» **Work instructions**: Your response should contain only the lines running from the top of the data below through the line with "inspirujące porady oraz", both included. Pictures must be omitted.
##### Exercise materials
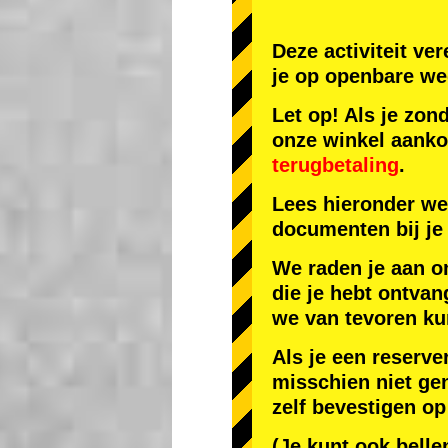
Deze activiteit ve
je op openbare we
Let op! Als je zon
onze winkel aank
terugbetaling
.
Lees hieronder we
documenten bij je 
We raden je aan o
die je hebt ontvan
we van tevoren ku
Als je een reserve
misschien niet gen
zelf bevestigen op
(Je kunt ook belle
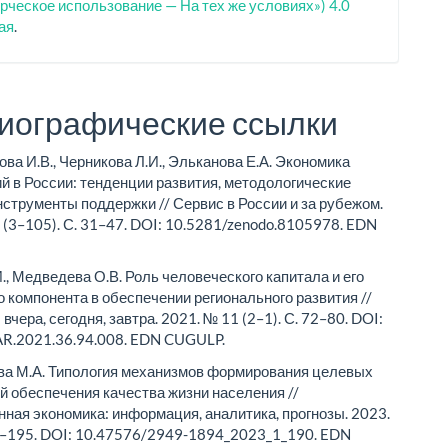
ческое использование — На тех же условиях») 4.0
ая
.
иографические ссылки
ва И.В., Черникова Л.И., Эльканова Е.А. Экономика
й в России: тенденции развития, методологические
нструменты поддержки // Сервис в России и за рубежом.
 (3–105). С. 31–47. DOI: 10.5281/zenodo.8105978. EDN
., Медведева О.В. Роль человеческого капитала и его
о компонента в обеспечении регионального развития //
вчера, сегодня, завтра. 2021. № 11 (2–1). С. 72–80. DOI:
AR.2021.36.94.008. EDN CUGULP.
ва М.А. Типология механизмов формирования целевых
й обеспечения качества жизни населения //
ная экономика: информация, аналитика, прогнозы. 2023.
0–195. DOI: 10.47576/2949-1894_2023_1_190. EDN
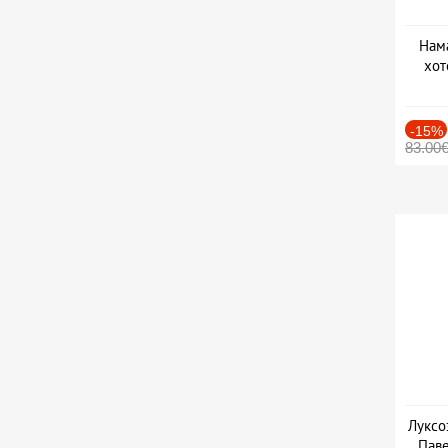
Нама
хот
Дат
-15%
83.00
Луксо
Паве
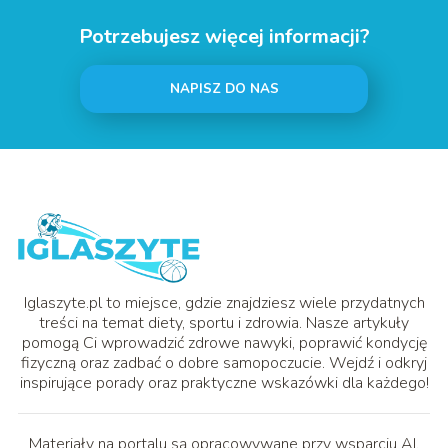
Potrzebujesz więcej informacji?
NAPISZ DO NAS
Iglaszyte.pl to miejsce, gdzie znajdziesz wiele przydatnych
treści na temat diety, sportu i zdrowia. Nasze artykuły
pomogą Ci wprowadzić zdrowe nawyki, poprawić kondycję
fizyczną oraz zadbać o dobre samopoczucie. Wejdź i odkryj
inspirujące porady oraz praktyczne wskazówki dla każdego!
Materiały na portalu są opracowywane przy wsparciu AI.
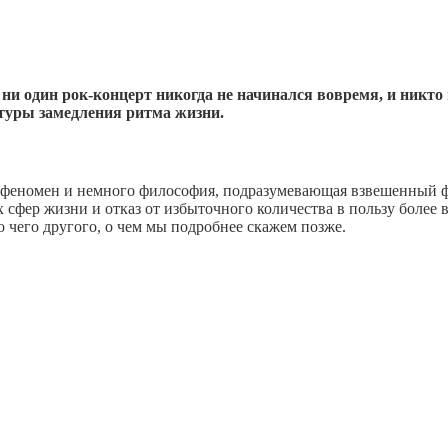
ни один рок-концерт никогда не начинался вовремя, и никто п
ьтуры замедления ритма жизни.
феномен и немного философия, подразумевающая взвешенный ф
сфер жизни и отказ от избыточного количества в пользу более в
о чего другого, о чем мы подробнее скажем позже.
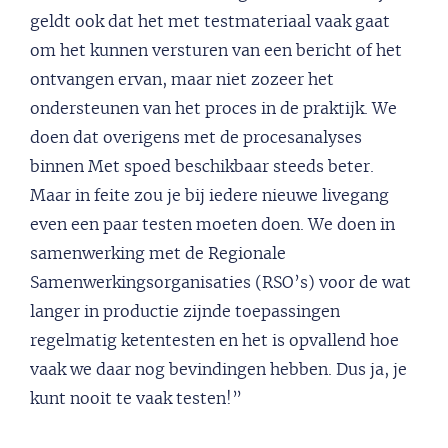
geldt ook dat het met testmateriaal vaak gaat
om het kunnen versturen van een bericht of het
ontvangen ervan, maar niet zozeer het
ondersteunen van het proces in de praktijk. We
doen dat overigens met de procesanalyses
binnen Met spoed beschikbaar steeds beter.
Maar in feite zou je bij iedere nieuwe livegang
even een paar testen moeten doen. We doen in
samenwerking met de Regionale
Samenwerkingsorganisaties (RSO’s) voor de wat
langer in productie zijnde toepassingen
regelmatig ketentesten en het is opvallend hoe
vaak we daar nog bevindingen hebben. Dus ja, je
kunt nooit te vaak testen!”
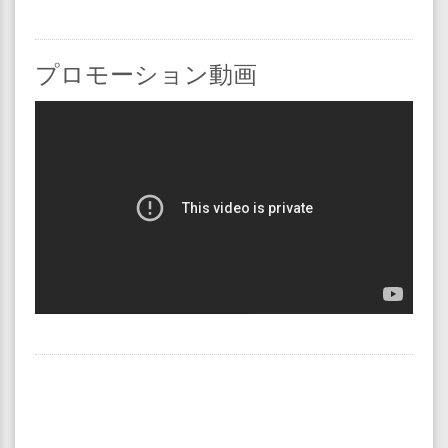
プロモーション動画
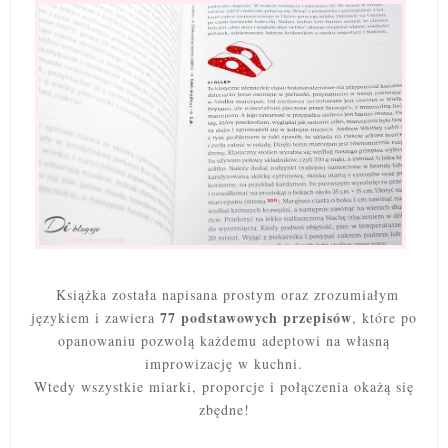
Książka została napisana prostym oraz zrozumiałym
77 podstawowych przepisów
językiem i zawiera
, które po
opanowaniu pozwolą każdemu adeptowi na własną
improwizację w kuchni.
Wtedy wszystkie miarki, proporcje i połączenia okażą się
zbędne!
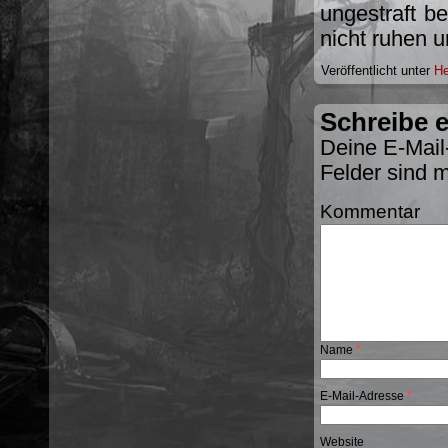
ungestraft b
nicht ruhen u
Veröffentlicht unter
He
Schreibe 
Deine E-Mail-
Felder sind 
Kommentar
Name
*
E-Mail-Adresse
*
Website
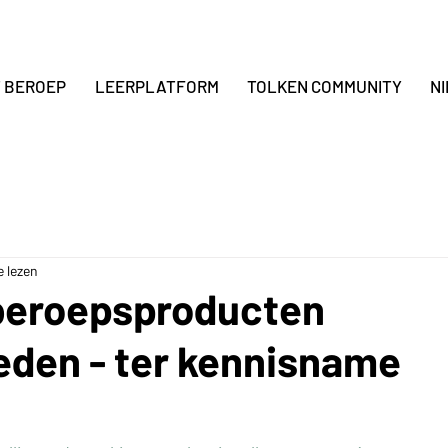
T BEROEP
LEERPLATFORM
TOLKEN COMMUNITY
N
e lezen
beroepsproducten
eden - ter kennisname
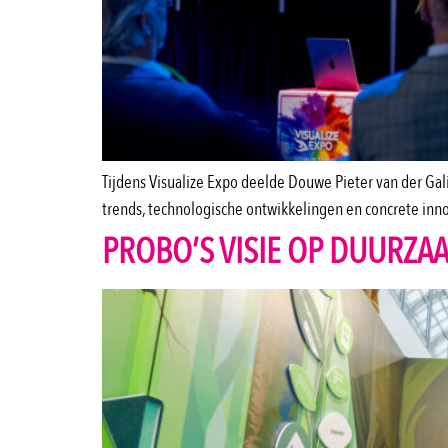
Tijdens Visualize Expo deelde Douwe Pieter van der Gali
trends, technologische ontwikkelingen en concrete in
PROBO’S VISIE OP DUURZA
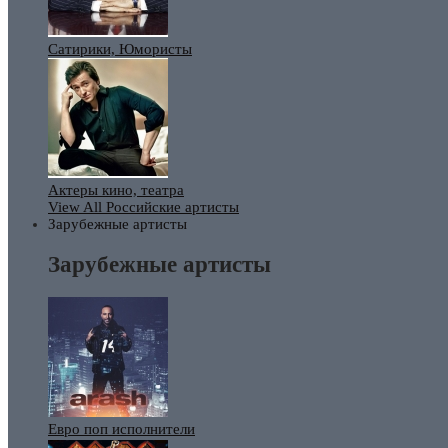
Сатирики, Юмористы
Актеры кино, театра
View All Российские артисты
Зарубежные артисты
Зарубежные артисты
Евро поп исполнители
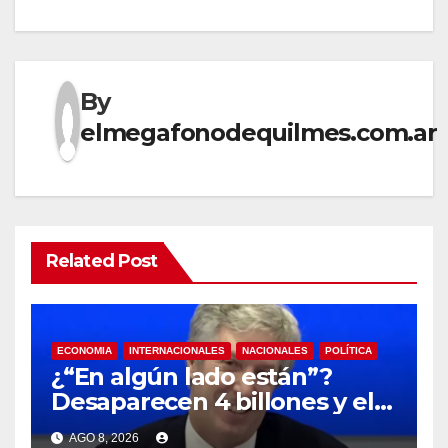
By
elmegafonodequilmes.com.ar
Related Post
ECONOMIA
INTERNACIONALES
NACIONALES
POLÍTICA
¿“En algún lado están”?
Desaparecen 4 billones y el
presidente del BCRA
AGO 8, 2026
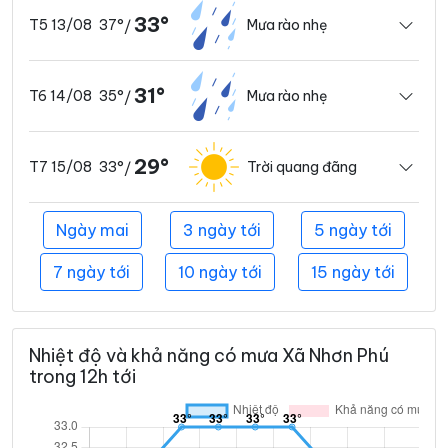
33°
37°
Mưa rào nhẹ
T5 13/08
/
31°
35°
Mưa rào nhẹ
T6 14/08
/
29°
33°
Trời quang đãng
T7 15/08
/
Ngày mai
3 ngày tới
5 ngày tới
7 ngày tới
10 ngày tới
15 ngày tới
Nhiệt độ và khả năng có mưa Xã Nhơn Phú
trong 12h tới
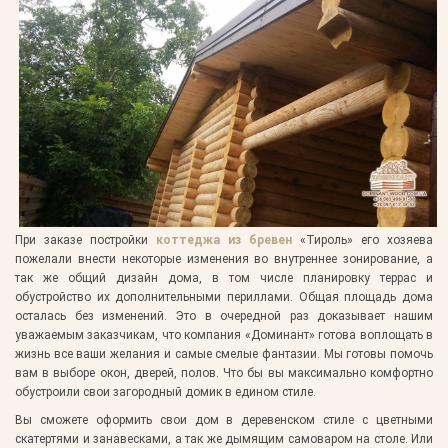
При заказе постройки
коттеджа из бревен
«Тироль» его хозяева
пожелали внести некоторые изменения во внутреннее зонирование, а
так же общий дизайн дома, в том числе планировку террас и
обустройство их дополнительными периллами. Общая площадь дома
осталась без изменений. Это в очередной раз доказывает нашим
уважаемым заказчикам, что компания «Доминант» готова воплощать в
жизнь все ваши желания и самые смелые фантазии. Мы готовы помочь
вам в выборе окон, дверей, полов. Что бы вы максимально комфортно
обустроили свои загородный домик в едином стиле.
Вы сможете оформить свои дом в деревенском стиле с цветными
скатертями и занавесками, а так же дымящим самоваром на столе. Или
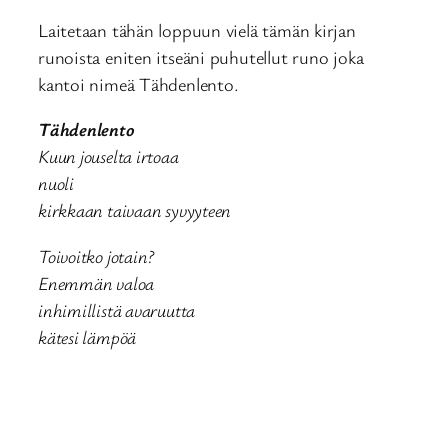
Laitetaan tähän loppuun vielä tämän kirjan
runoista eniten itseäni puhutellut runo joka
kantoi nimeä Tähdenlento.
Tähdenlento
Kuun jouselta irtoaa
nuoli
kirkkaan taivaan syvyyteen
Toivoitko jotain?
Enemmän valoa
inhimillistä avaruutta
kätesi lämpöä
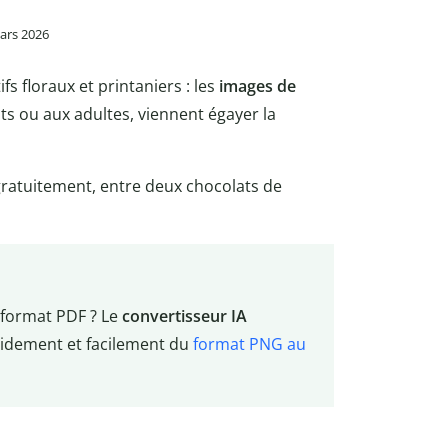
mars 2026
s floraux et printaniers : les
images de
nts ou aux adultes, viennent égayer la
gratuitement, entre deux chocolats de
 format PDF ? Le
convertisseur IA
apidement et facilement du
format PNG au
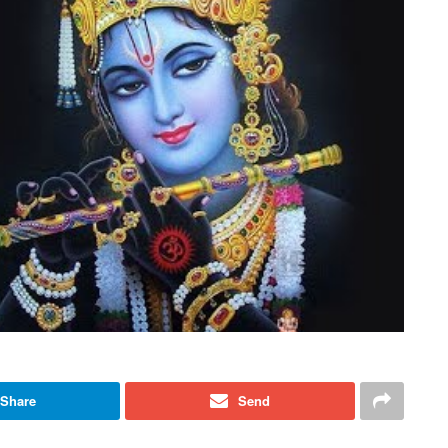
Share
Send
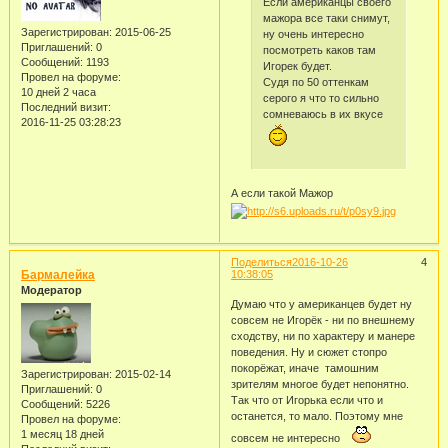
Если американцы своего
мажора все таки снимут,
Зарегистрирован
: 2015-06-25
ну очень интересно
Приглашений:
0
посмотреть каков там
Сообщений:
1193
Игорек будет.
Провел на форуме:
Судя по 50 оттенкам
10 дней 2 часа
серого я что то сильно
Последний визит:
сомневаюсь в их вкусе
2016-11-25 03:28:23
А если такой Мажор
Поделиться
2016-10-26
4
Бармалейка
10:38:05
Модератор
Думаю что у американцев будет ну
совсем не Игорёк - ни по внешнему
сходству, ни по характеру и манере
поведения. Ну и сюжет стопро
покорёжат, иначе тамошним
Зарегистрирован
: 2015-02-14
зрителям многое будет непонятно.
Приглашений:
0
Так что от Игорька если что и
Сообщений:
5226
останется, то мало. Поэтому мне
Провел на форуме:
1 месяц 18 дней
совсем не интересно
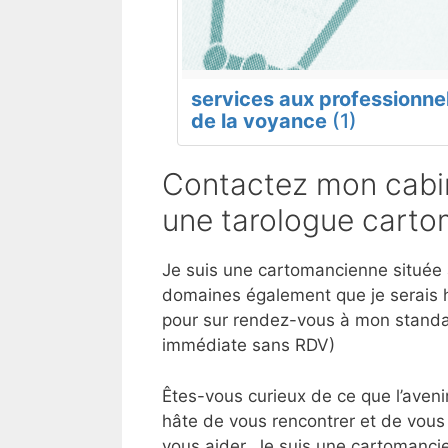
services aux professionne
de la voyance
(1)
Contactez mon cabin
une tarologue carto
Je suis une cartomancienne située à
domaines également que je serais h
pour sur rendez-vous à mon standar
immédiate sans RDV)
Êtes-vous curieux de ce que l’aveni
hâte de vous rencontrer et de vous
vous aider. Je suis une cartomancie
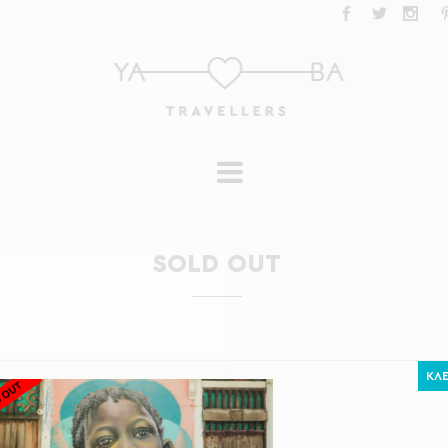
SOLD OUT
ΚΛΕ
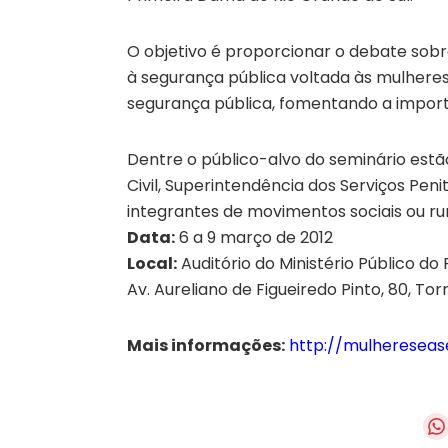
O objetivo é proporcionar o debate sobr
à segurança pública voltada às mulheres
segurança pública, fomentando a import
Dentre o público-alvo do seminário estã
Civil, Superintendência dos Serviços Peni
integrantes de movimentos sociais ou rur
Data:
6 a 9 março de 2012
Local:
Auditório do Ministério Público do
Av. Aureliano de Figueiredo Pinto, 80, Tor
Mais informações:
http://mulhereseas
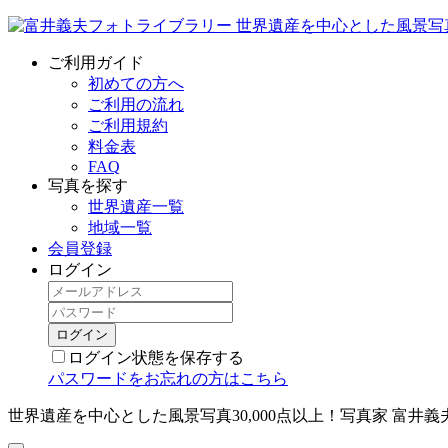
ご利用ガイド
初めての方へ
ご利用の流れ
ご利用規約
料金表
FAQ
写真を探す
世界遺産一覧
地域一覧
会員登録
ログイン
ログイン状態を保存する
パスワードをお忘れの方はこちら
世界遺産を中心とした風景写真30,000点以上！写真家 富井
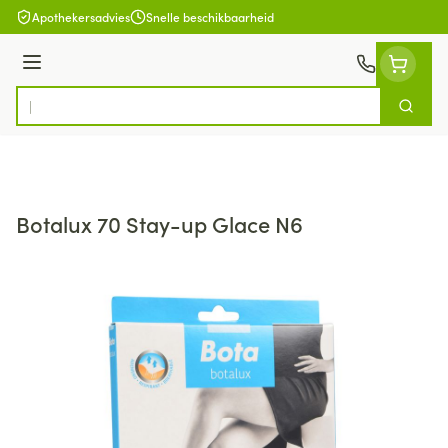
Ga naar de inhoud
Apothekersadvies
Snelle beschikbaarheid
Menu
Zoek
Product, merk, categorie...
Botalux 70 Stay-up Glace N6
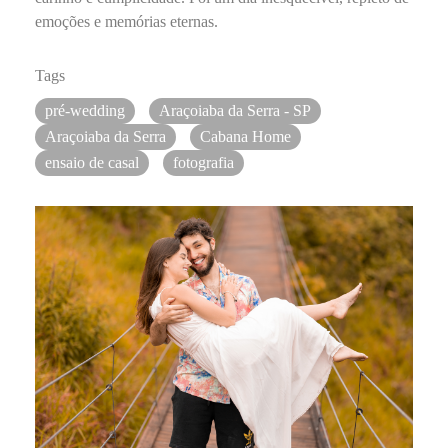
emoções e memórias eternas.
Tags
pré-wedding
Araçoiaba da Serra - SP
Araçoiaba da Serra
Cabana Home
ensaio de casal
fotografia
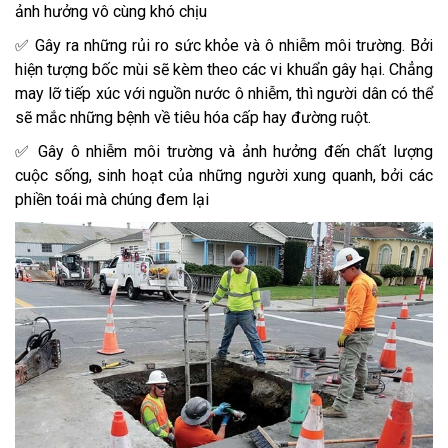
ảnh hưởng vô cùng khó chịu
✅ Gây ra những rủi ro sức khỏe và ô nhiễm môi trường. Bởi
hiện tượng bốc mùi sẽ kèm theo các vi khuẩn gây hại. Chẳng
may lỡ tiếp xúc với nguồn nước ô nhiễm, thì người dân có thể
sẽ mắc những bệnh về tiêu hóa cấp hay đường ruột.
✅ Gây ô nhiễm môi trường và ảnh hưởng đến chất lượng
cuộc sống, sinh hoạt của những người xung quanh, bởi các
phiền toái mà chúng đem lại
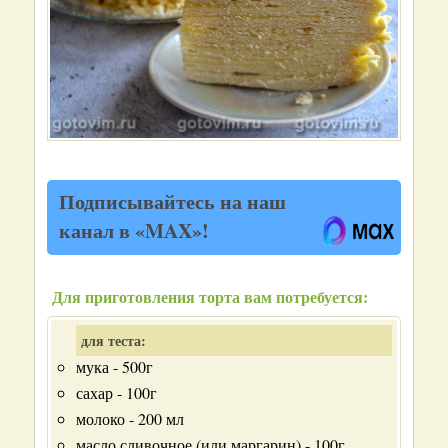
Подписывайтесь на наш
канал в «MAX»!
Для приготовления торта вам потребуется:
для теста:
мука - 500г
сахар - 100г
молоко - 200 мл
масло сливочное (или маргарин) - 100г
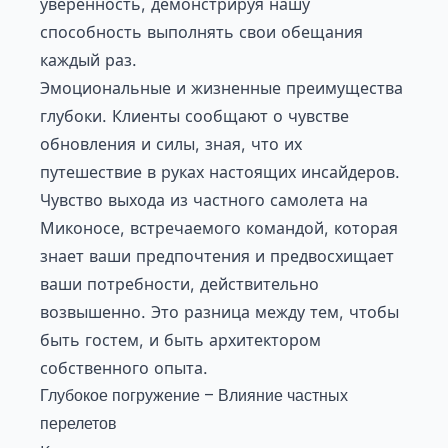
уверенность, демонстрируя нашу
способность выполнять свои обещания
каждый раз.
Эмоциональные и жизненные преимущества
глубоки. Клиенты сообщают о чувстве
обновления и силы, зная, что их
путешествие в руках настоящих инсайдеров.
Чувство выхода из частного самолета на
Миконосе, встречаемого командой, которая
знает ваши предпочтения и предвосхищает
ваши потребности, действительно
возвышенно. Это разница между тем, чтобы
быть гостем, и быть архитектором
собственного опыта.
Глубокое погружение – Влияние частных
перелетов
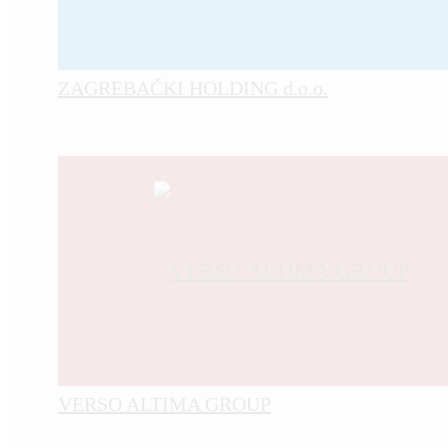
ZAGREBAČKI HOLDING d.o.o.
VERSO ALTIMA GROUP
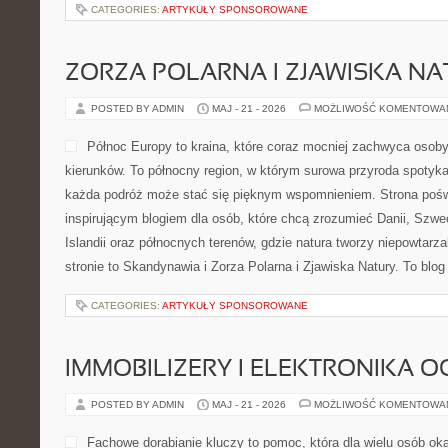
CATEGORIES:
ARTYKUŁY SPONSOROWANE
ZORZA POLARNA I ZJAWISKA NA
POSTED BY ADMIN
MAJ - 21 - 2026
MOŻLIWOŚĆ KOMENTOWA
Północ Europy to kraina, które coraz mocniej zachwyca osob
kierunków. To północny region, w którym surowa przyroda spotyk
każda podróż może stać się pięknym wspomnieniem. Strona poświ
inspirującym blogiem dla osób, które chcą zrozumieć Danii, Szwecj
Islandii oraz północnych terenów, gdzie natura tworzy niepowtarza
stronie to Skandynawia i Zorza Polarna i Zjawiska Natury. To blog
CATEGORIES:
ARTYKUŁY SPONSOROWANE
IMMOBILIZERY I ELEKTRONIKA 
POSTED BY ADMIN
MAJ - 21 - 2026
MOŻLIWOŚĆ KOMENTOWA
Fachowe dorabianie kluczy to pomoc, która dla wielu osób ok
##########
» **Written solution**:
Deze activiteit ve
je op openbare we
Let op! Als je zon
onze winkel aank
terugbetaling
.
Lees hieronder we
documenten bij je 
We raden je aan o
die je hebt ontvan
we van tevoren ku
Als je een reserve
misschien niet gen
zelf bevestigen op
(Je kunt ook belle
ческое использование — На тех же условиях») 4.0
ая
.
иографические ссылки
ва И.В., Черникова Л.И., Эльканова Е.А. Экономика
й в России: тенденции развития, методологические
нструменты поддержки // Сервис в России и за рубежом.
 (3–105). С. 31–47. DOI: 10.5281/zenodo.8105978. EDN
., Медведева О.В. Роль человеческого капитала и его
о компонента в обеспечении регионального развития //
вчера, сегодня, завтра. 2021. № 11 (2–1). С. 72–80. DOI:
AR.2021.36.94.008. EDN CUGULP.
ва М.А. Типология механизмов формирования целевых
й обеспечения качества жизни населения //
ная экономика: информация, аналитика, прогнозы. 2023.
0–195. DOI: 10.47576/2949-1894_2023_1_190. EDN
Нама
хот
Дат
-15%
83.00
Луксо
Паве
Potrzebujesz więcej informacji?
NAPISZ DO NAS
Iglaszyte.pl to miejsce, gdzie znajdziesz wiele przydatnych
treści na temat diety, sportu i zdrowia. Nasze artykuły
pomogą Ci wprowadzić zdrowe nawyki, poprawić kondycję
fizyczną oraz zadbać o dobre samopoczucie. Wejdź i odkryj
inspirujące porady oraz praktyczne wskazówki dla każdego!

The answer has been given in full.